I see the water churning below me and watch a scrap of paper as it floats past me and my mind begins to wander. I remember my own choosing ceremony, two years ago. I remember how my father, Marcus had coached me for my aptitude test, telling me what to expect and what to choose to ensure that I would get an Abnegation result. Tori, the woman who had administered my aptitude test, had looked at me skeptically and asked if I was aware during the simulation. I lied. I had been aware but Marcus had warned me not to tell anyone if I was. In the end Tori had determined I was Abnegation. Hearing those words felt like a death sentence to me. I didn't care what Marcus wanted or what the aptitude test said. I was allowed to choose any faction I wanted no matter what the test results showed.

It was easy to rule out Candor. For one thing they talk too much. But worse than that was the thought of having to tell the truth about my family, my childhood, myself. I knew I could never do that. I also knew I wouldn't choose Amity. They are supposed to be loving and kind, exactly what I've always craved. But I know myself. I have a short temper and not much patience. I don't trust people in general and have learned to protect myself by putting up walls. I knew I would never feel like I belonged there. So the choices I was left with were Erudite and Dauntless. Erudite? I like to think I'm sort of smart but I wasn't sure I was that smart. I do like computers and technology. And I knew the Erudite don't like the Abnegation. I'm not sure why the animosity between the two factions exists but I knew the more distance I could put between myself and Abnegation the better. But in the end I chose Dauntless. I was tired of feeling weak and defenseless all the time. I wanted to be able to learn to protect myself. When my turn in the ceremony had come I hadn't even flinched when I let the blade of the knife slice the skin on my hand. I had turned directly to the bowl which held fire. I remember the sizzling sound as my blood hit the flaming coals. I heard murmurs of surprise coming from the Abnegation section and shouts and cheers coming from the Dauntless side of the room. Of course the Abnegation were shocked that anyone would choose to leave Abnegation. Not many do. As far as they knew my father was a good and honorable man. He is an Abnegation leader and well respected among them. I know the truth. He was violent behind closed doors when no one was watching. I didn't want to know what his reaction would be. Shock? Embarrassment? Anger? I didn't want to see his face. The thought of his friends consoling him now that he was alone made me sick. I had turned to focus my eyes on the Dauntless. They were my faction now. I was no longer Abnegation and I didn't have to be that scared little boy anymore.

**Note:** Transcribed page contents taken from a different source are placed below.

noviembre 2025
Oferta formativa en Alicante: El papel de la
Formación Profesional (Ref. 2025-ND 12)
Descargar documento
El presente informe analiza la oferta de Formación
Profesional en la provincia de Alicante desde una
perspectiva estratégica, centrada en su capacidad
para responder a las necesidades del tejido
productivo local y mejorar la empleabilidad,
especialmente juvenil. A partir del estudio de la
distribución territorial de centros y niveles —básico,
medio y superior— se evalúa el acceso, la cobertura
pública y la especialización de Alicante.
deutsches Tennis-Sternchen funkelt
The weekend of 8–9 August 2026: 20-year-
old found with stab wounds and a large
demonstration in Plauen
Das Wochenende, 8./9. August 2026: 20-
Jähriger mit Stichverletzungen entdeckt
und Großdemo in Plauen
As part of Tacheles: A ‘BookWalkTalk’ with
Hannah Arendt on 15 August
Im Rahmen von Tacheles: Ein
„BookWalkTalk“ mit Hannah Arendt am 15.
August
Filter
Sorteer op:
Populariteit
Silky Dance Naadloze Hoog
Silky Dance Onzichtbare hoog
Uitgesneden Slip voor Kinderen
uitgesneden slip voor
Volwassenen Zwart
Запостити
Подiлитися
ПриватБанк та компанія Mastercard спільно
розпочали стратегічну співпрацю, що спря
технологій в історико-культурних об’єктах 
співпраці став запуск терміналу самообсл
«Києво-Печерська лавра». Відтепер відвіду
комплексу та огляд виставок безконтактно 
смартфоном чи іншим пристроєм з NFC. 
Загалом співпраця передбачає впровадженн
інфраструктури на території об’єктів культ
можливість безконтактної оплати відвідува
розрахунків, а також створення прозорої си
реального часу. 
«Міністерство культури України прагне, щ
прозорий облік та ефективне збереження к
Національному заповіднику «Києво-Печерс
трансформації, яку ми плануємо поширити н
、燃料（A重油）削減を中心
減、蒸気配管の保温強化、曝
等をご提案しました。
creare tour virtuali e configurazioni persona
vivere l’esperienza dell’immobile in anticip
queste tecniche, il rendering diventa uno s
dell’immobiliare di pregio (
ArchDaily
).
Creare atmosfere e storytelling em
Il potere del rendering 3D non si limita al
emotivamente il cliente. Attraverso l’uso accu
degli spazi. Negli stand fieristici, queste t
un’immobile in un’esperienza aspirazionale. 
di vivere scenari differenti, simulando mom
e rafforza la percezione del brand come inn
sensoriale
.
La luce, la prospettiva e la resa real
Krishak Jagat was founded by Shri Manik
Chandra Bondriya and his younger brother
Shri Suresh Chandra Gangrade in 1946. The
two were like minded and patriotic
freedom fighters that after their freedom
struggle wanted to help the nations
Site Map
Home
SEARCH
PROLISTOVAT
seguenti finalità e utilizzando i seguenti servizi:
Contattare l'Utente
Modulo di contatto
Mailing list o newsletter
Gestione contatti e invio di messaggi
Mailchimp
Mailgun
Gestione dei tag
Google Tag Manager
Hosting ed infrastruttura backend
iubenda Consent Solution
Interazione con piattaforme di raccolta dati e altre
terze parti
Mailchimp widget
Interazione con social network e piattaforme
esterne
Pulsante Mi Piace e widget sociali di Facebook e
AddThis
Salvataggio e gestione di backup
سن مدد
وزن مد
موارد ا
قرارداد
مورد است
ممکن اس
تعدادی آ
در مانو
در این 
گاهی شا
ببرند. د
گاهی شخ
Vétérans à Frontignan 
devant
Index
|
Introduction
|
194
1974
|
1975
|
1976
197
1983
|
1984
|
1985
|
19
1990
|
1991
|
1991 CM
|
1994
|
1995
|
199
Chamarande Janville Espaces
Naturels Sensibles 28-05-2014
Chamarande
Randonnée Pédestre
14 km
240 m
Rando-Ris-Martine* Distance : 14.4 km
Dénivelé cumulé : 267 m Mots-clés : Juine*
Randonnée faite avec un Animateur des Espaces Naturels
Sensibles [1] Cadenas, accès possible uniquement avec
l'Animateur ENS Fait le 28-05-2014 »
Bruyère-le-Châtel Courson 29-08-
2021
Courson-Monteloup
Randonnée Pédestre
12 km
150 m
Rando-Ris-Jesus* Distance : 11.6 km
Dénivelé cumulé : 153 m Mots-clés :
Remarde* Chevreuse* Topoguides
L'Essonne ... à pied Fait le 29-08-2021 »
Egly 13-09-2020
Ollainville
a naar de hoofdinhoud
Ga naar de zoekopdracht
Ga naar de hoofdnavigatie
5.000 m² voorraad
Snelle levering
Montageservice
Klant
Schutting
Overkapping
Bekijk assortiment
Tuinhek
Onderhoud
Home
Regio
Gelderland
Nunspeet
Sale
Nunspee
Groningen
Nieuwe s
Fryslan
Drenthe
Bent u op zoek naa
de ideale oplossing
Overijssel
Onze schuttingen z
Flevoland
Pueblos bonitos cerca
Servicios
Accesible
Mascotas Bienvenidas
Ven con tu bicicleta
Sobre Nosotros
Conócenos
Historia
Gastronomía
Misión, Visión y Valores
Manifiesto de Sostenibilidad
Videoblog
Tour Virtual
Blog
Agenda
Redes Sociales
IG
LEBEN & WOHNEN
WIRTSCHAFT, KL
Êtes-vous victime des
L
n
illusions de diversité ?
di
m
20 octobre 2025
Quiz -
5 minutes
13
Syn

Dauntless hasn't exactly been what I expected or hoped it would be. I chose Dauntless because I wanted to conquer my fears. Early on in training I discovered I didn't have many. Only four. My instructor Amar even nicknamed me "Four" because I had so few obstacles in my fear landscape. I embraced my new name. I was more than happy to leave Tobias behind. But I still have those same four fears. They have never changed. What does that say about me? I'm surprised I haven't been able to conquer any of them. I would have thought understanding some of my fears would have allowed me to eventually move past them. If I stood before my father today I'd like to think I would no longer be the same cowering child I used to be. Unfortunately my fear landscape tells me I am still afraid of my father. Every time I go through the simulation I freeze in terror when I meet him. Will I ever get over it? I have also come to realize that by training for combat I have become a lethal person. It scares me. Sometimes I sense a true darkness in myself. Are those traits I have inherited from Marcus or have I learned those things from Dauntless? I don't know who the woman is in my fear landscape; the one I have to shoot. But I do know that fears are rarely what they appear to be in simulations. I suspect she represents my capacity to kill. My fear of confinement makes sense to me. I understand how being locked in a small closet as a child could do that to a person but that was a long time ago. And heights? Where did that one come from?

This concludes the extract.